Lowry Protein Assay – Protein Quantification
Lowry Protein Quantification Assay is based on Lowry method, first described in 1951. The method relies on two different reactions. The first is the formation of a copper ion complex with amide bonds, forming reduced copper in alkaline solutions. This is called a Biuret chromophore and is commonly stabilized by the addition of tartrate. The second reaction is reduction of Folin-Ciocalteu reagent (phosphomolybdate and phosphotungstate), primarily by the reduced copper-amide bond complex as well as by tyrosine, tryptohan, histidine, cystine, and cysteine residues in protein.The monovalent copper ion catalyzes the latter reaction.
The reduced Folin-Ciocalteu reagent is blue and thus detectable with a spectrophotometer in the range of 500 to 750 nm. The Biuret reaction itself is not very sensitive. Using the Folin-Ciocalteu reagent to detect reduced copper makes the Lowry assay nearly 100 times more sensitive than the Biuret reaction alone.

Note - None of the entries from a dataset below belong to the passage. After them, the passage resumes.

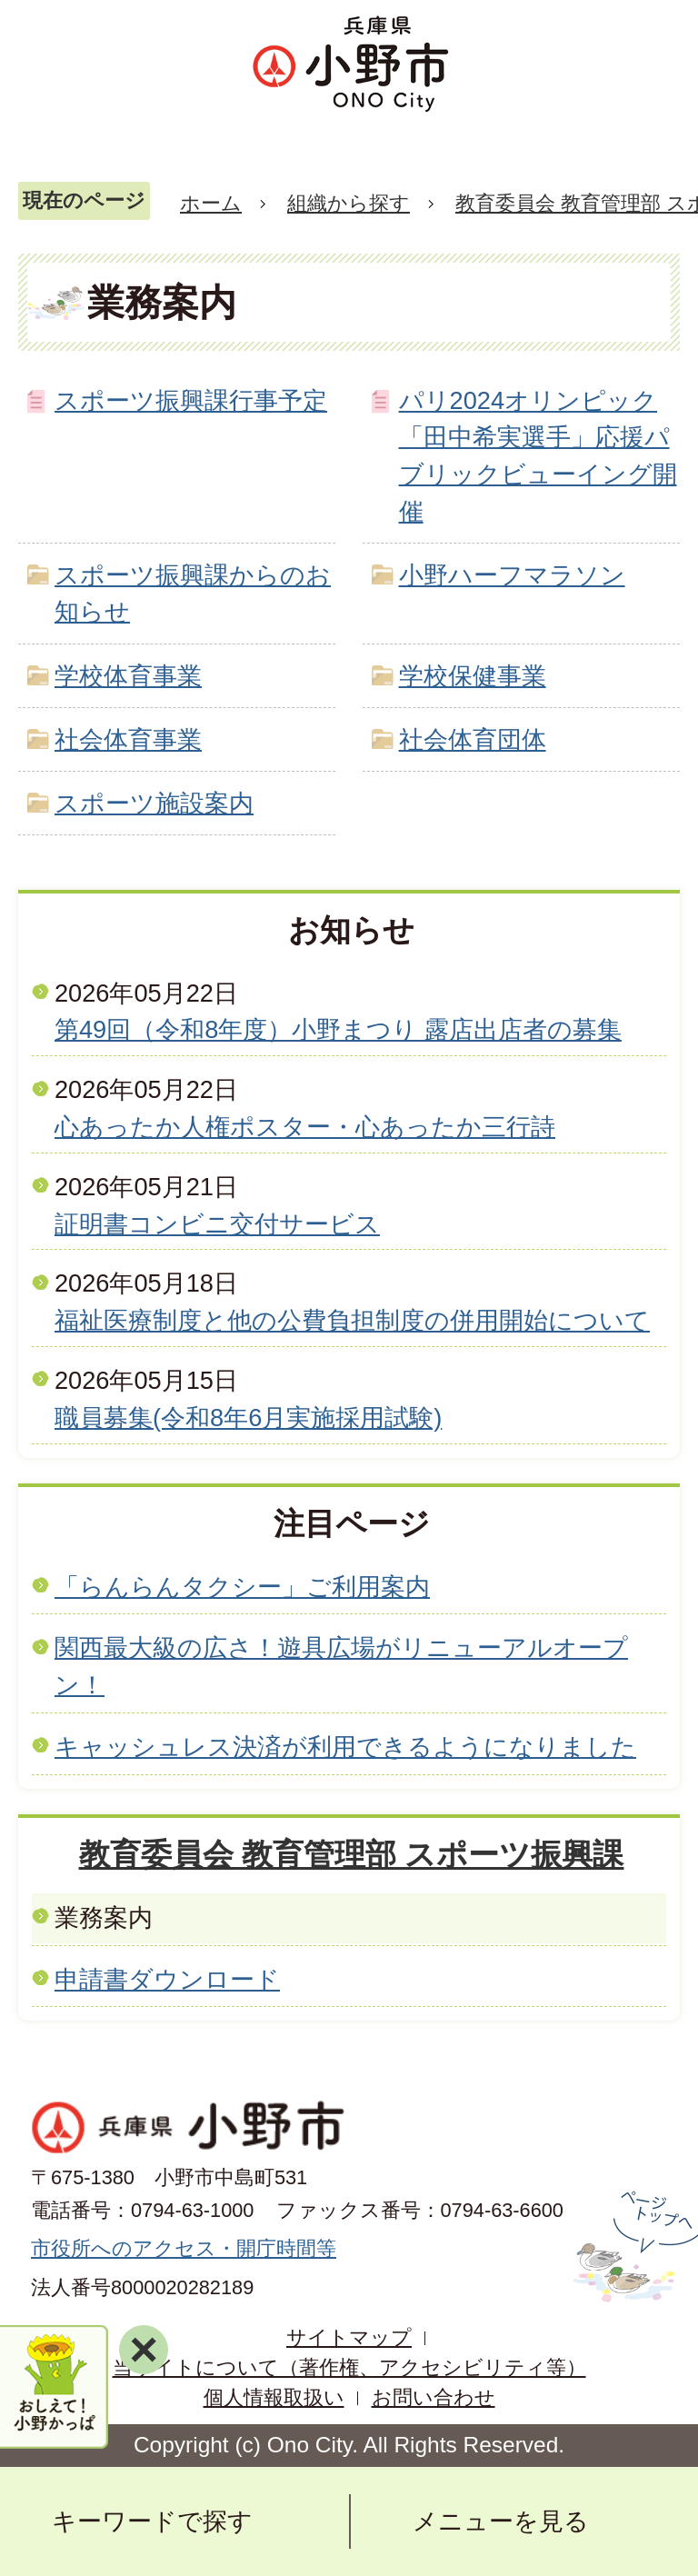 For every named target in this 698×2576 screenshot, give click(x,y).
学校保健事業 (472, 676)
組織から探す (348, 203)
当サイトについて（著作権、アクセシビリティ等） (349, 2367)
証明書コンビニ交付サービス (217, 1224)
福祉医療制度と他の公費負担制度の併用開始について (352, 1320)
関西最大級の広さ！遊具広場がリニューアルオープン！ (341, 1666)
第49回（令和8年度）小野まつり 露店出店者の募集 (338, 1029)
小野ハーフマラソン (512, 575)
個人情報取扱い (274, 2397)
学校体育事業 (128, 676)
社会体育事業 (128, 739)
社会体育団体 (472, 739)
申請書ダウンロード (167, 1979)
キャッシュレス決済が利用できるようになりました (345, 1746)
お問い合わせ (433, 2397)
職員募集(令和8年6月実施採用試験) (248, 1417)
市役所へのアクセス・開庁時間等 (183, 2248)
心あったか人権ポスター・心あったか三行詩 (305, 1127)
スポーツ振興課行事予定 (191, 400)
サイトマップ (349, 2337)
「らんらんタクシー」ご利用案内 (242, 1587)
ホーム (211, 203)
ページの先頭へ (633, 2247)
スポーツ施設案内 (154, 803)
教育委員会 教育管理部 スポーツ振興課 (351, 1854) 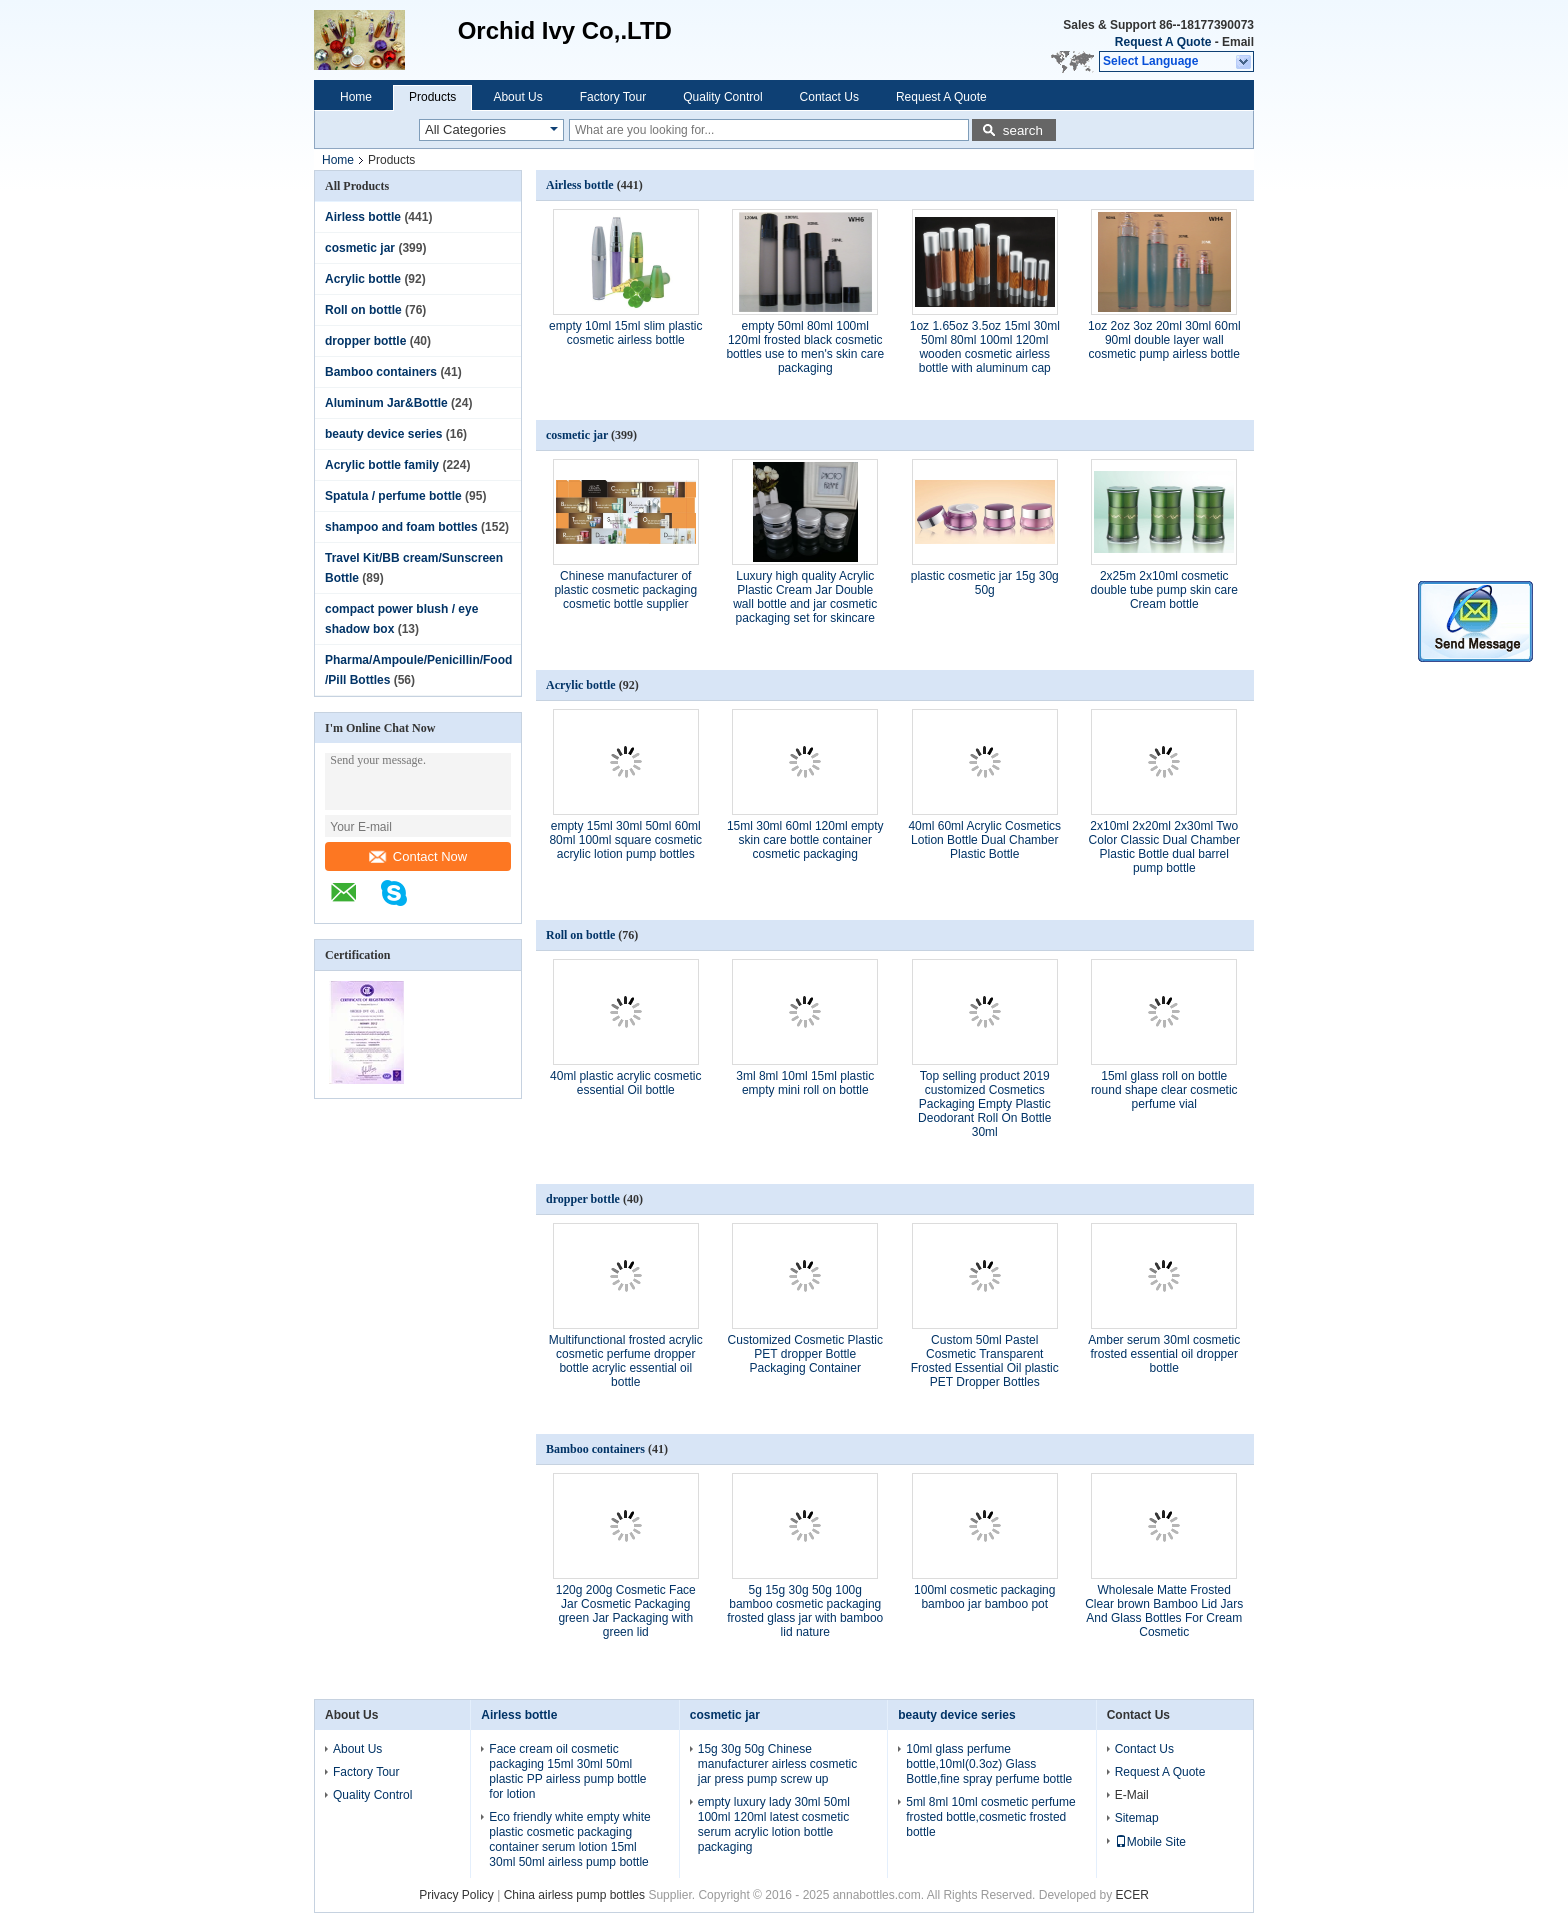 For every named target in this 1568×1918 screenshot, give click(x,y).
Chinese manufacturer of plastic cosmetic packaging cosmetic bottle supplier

The reaction occurring in the Lowry method takes place in the following phases:
1. Pre-reaction of protein with alkaline Cu2+, in presence of tartrate to avoid precipitation. It is essentially identical than Biuret reaction, forming a coordination complex between copper and peptide nitrogen.
2. Reduction of the Folin-Ciocalteu reagent by the reduced copper-amide bond complex as well as by tyrosine and tryptophan residues. The reduced Folin-Ciocalteu reagent presents a dark blue color, which the user can measure colorimetrically.
The colored complex, whose composition is unknown; it has two absorption maxima at wavelengths of 560 and 680 nm. The choice of either depends on the protein concentration of the sample.